Na koniec parę słów o okładce, muszę, inaczej się uduszę. Otóż mocno zwraca uwagę na siebie i równie mocno nie pasuje moim zdaniem do okładki. Nie podoba mi się, ale poświęciłam chwilę na zanalizowanie przyczyn niechęci i wydaje mi się, że wiem, skąd to. Istnieje pewien pierwotny lęk przed wężami u naczelnych, przed pełzającymi, łuskowatymi stworami z rozdwojonym językiem, lęk wdrukowany genetycznie w mózg. Toteż sporo osób, spojrzawszy na okładkę, pomyśli sobie "ależ obrzydliwa". Weźmie do ręki albo splunie ze wstrętem, ale w jakiś sposób zwróci uwagę. Czy taka była intencja, panie Wysocki?

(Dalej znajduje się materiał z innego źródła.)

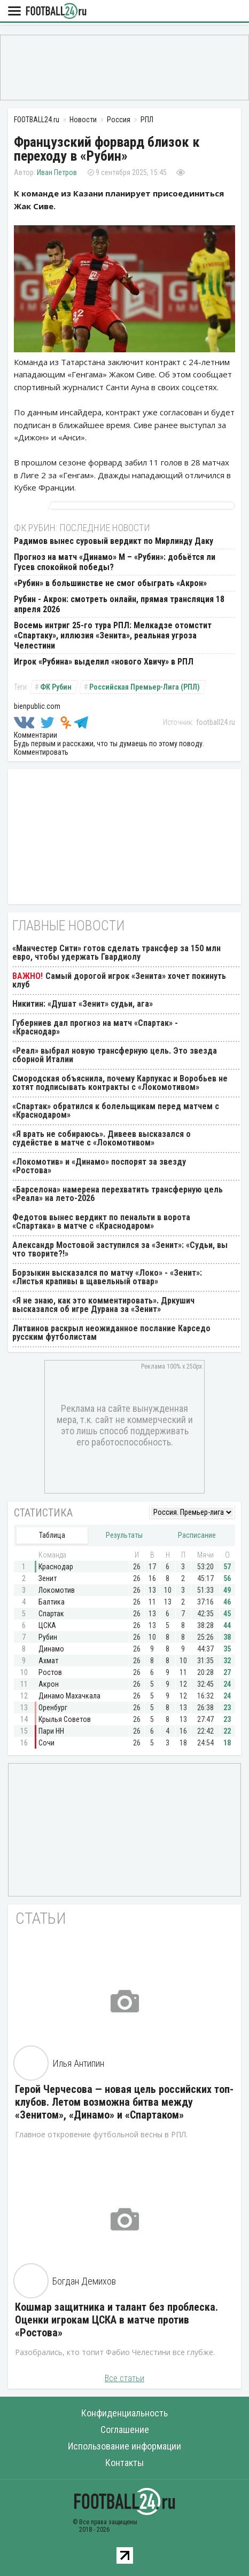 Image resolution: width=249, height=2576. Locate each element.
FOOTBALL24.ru (56, 11)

Jeszcze chciałam podziękować za egzemplarz książki, tylko że nie wiem, czy zawdzięczać go wydawcy, czy autorowi, bo dostałam go od koleżanki, toteż, żeby nie było niejasności: dzięki, Ola!

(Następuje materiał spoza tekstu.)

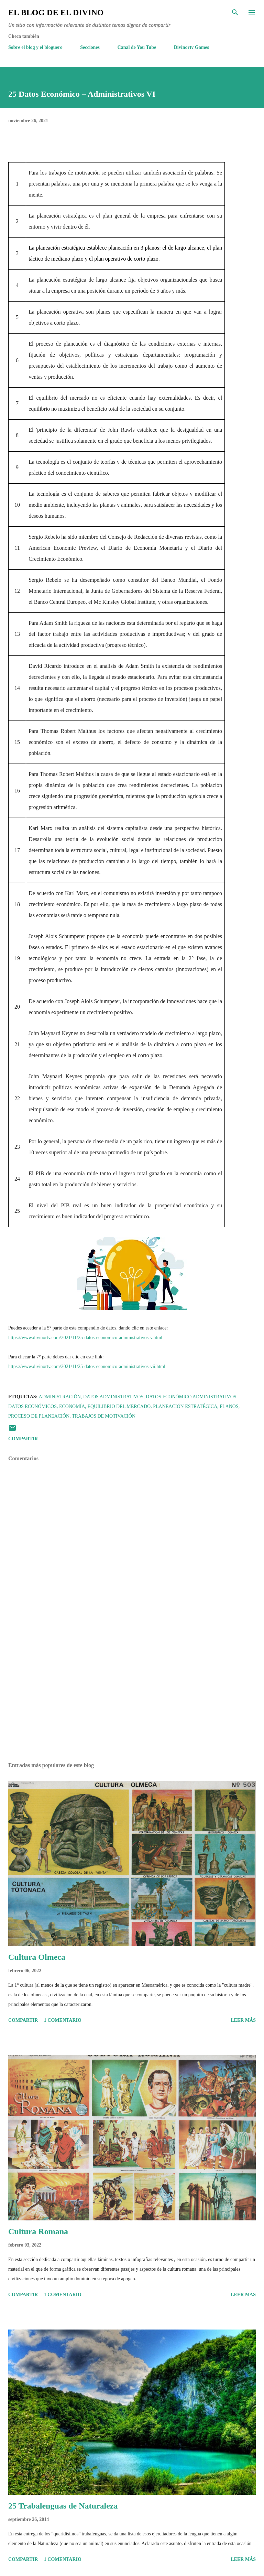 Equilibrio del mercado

Edit: dorzucam na prośbę spis opowiadań.
1. Grono. Krótka story o miłości
2. Kochaj swoją Celię (z  " Bohaterowie do wynajęcia: Dwanaście najbardziej zwariowanych opowiadań w historii SF!", 2004)
3. Powrót robinsona (NF 2000)
4. Śniąc o Dulcynei (ukazało się wcześniej w "Archowum XXI: Najlepsza fantastyka z konkursu Machiny", 1990)
5. Sodomion ("czyli Prawdziwa Istność Bytu" NF 1990)
6. Mała Nikita (Fenix 1992)
7. Umieraj z nami (z antologii "Czarna msza", 1992)
8. Konsumenci (Fenix 1993)
9. Inquisitor (NF 1993 jako fragment powieści która ukazała się 1996 w wyd. Rebis)
10. Śmierć Tristana (SF 2001)
11. Turystka
 ---
*- "Sodomion" Jacek Inglot, Uroboros, Warszawa 2015, rysunki Wacław Wysocki, s. 330.
Sodomion [Jacek Inglot]  - KLIKAJ I CZYTAJ ONLINE

4 komentarze:

  1. Witam
    Przepraszam, że pytam i proszę możesz wrzucić spis opowiadań wszystkich?
    Bo mam brzydkie uczucie że to już było! Np "Umieraj z nami" jest ze zbioru z 1992 roku "Czarna msza", tytułowy SODOMION, "czyli Prawdziwa Istność Bytu" był w NF 1990. Czy są tam daty na końcu opowiadań jak u Dukaja? Czy to tylko zebrane opowiadania które gdzieś już były czy jest coś nowego? I takie se pytanie czy to jest o miłości czy niestety tylko o seksie?

    OdpowiedzUsuń
    Odpowiedzi
    1. Dorzuciłam spis opowiadań i to, co mi się udało wyszukać w katalogu biblionetki. Dostępu do NF nie mam, to nawet żadne skojarzenia mi się nie uruchomiły.
      Dat nie ma, ale z tego, co wyżej, widać, że jest parę takich, co to już wcześniej zostały wydrukowane.
      I nie, to nie jest tylko o seksie :) Gdzieś tam w sieci się spotkałam z opinią, że książka jest wyuzdana. Nie, nie jest.

      Usuń
  2. Bardzo dziękuję ewentualnie uzupełnienie
    3. Powrót Robinsona - NF 2000
    6. Mała Nikita - Fenix 1992
    8. Konsumenci - Fenix 1993
    9. Inquisitor - NF 1993 jako fragment powieści która ukazała się 1996 w wyd. Rebis
    10. Śmierć Tristana - SF 2001
    Czyli tylko Grono i Turystka trochę mało, aby zakupić ale bardzo dziękuję! Jestem fanem.
    raczej już tylko lurkam, ale podziwiam i obserwuje. Wszystkiego dobrego.

    OdpowiedzUsuń
    Odpowiedzi
    1. Uzupełniłam, dziękuję. Co do zbioru, może nie zakupić, ale przecież pożyczyć jak najbardziej, prawda? Prześlesz mi adres na priv? Bo jakiś mam, ale nie jestem pewna, czy to aktualny.